** Provided information **
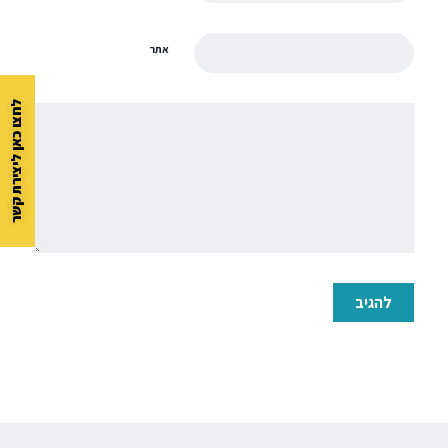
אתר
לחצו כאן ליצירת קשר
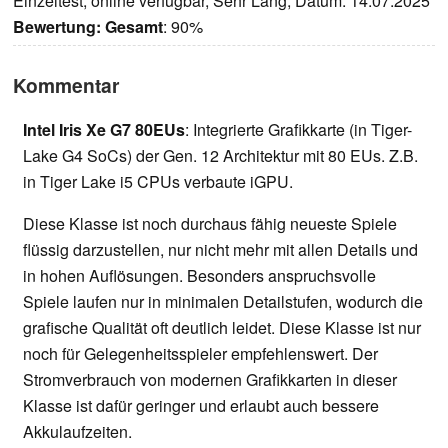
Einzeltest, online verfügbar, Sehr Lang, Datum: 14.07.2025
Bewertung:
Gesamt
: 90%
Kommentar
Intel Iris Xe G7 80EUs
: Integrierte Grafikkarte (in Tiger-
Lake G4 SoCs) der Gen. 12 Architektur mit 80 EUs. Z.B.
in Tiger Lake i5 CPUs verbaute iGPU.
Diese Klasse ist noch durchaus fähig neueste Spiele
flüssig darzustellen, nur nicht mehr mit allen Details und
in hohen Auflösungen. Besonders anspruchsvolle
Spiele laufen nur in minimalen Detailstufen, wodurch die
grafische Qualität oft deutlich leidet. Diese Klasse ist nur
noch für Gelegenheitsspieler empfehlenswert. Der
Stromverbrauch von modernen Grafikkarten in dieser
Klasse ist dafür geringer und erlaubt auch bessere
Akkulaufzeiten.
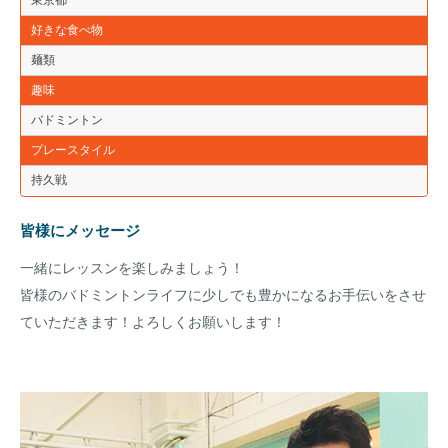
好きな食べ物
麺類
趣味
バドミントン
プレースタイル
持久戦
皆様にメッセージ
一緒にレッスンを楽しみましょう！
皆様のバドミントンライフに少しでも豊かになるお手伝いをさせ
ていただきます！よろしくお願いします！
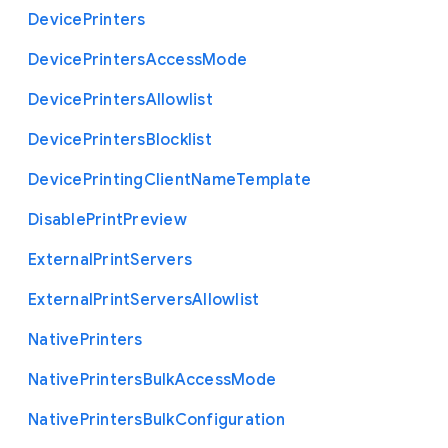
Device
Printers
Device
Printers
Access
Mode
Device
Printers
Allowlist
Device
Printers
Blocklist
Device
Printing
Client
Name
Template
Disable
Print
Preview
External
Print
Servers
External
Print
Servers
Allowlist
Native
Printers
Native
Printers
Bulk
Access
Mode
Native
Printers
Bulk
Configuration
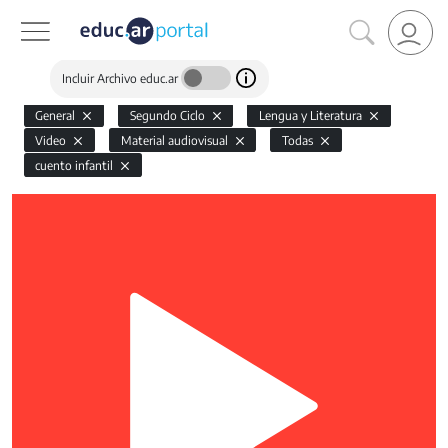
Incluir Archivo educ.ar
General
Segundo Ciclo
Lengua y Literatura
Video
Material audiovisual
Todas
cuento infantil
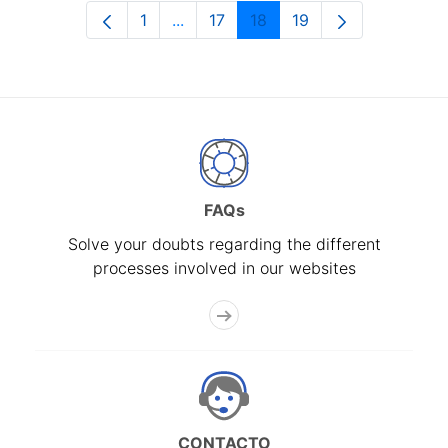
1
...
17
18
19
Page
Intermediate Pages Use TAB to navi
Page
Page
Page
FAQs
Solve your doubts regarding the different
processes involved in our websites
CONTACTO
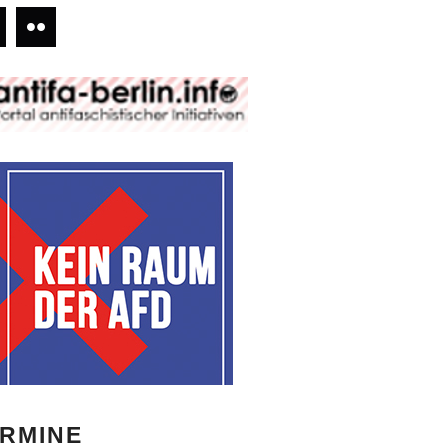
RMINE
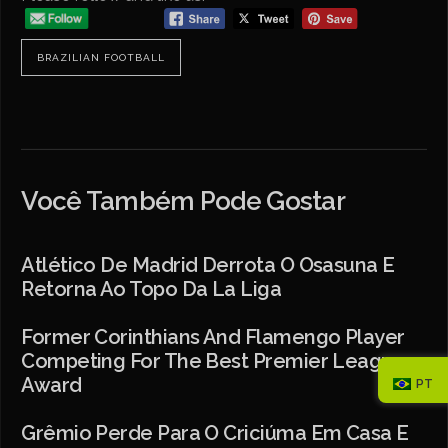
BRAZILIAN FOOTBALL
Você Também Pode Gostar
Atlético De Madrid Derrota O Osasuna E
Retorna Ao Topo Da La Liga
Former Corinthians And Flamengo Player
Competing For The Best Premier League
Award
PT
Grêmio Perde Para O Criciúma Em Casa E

** Instructions to follow **
Give the number of lines in the records where the word "Klasse" shows up. Nothing else belongs in the reply.

** Answer to this task **
3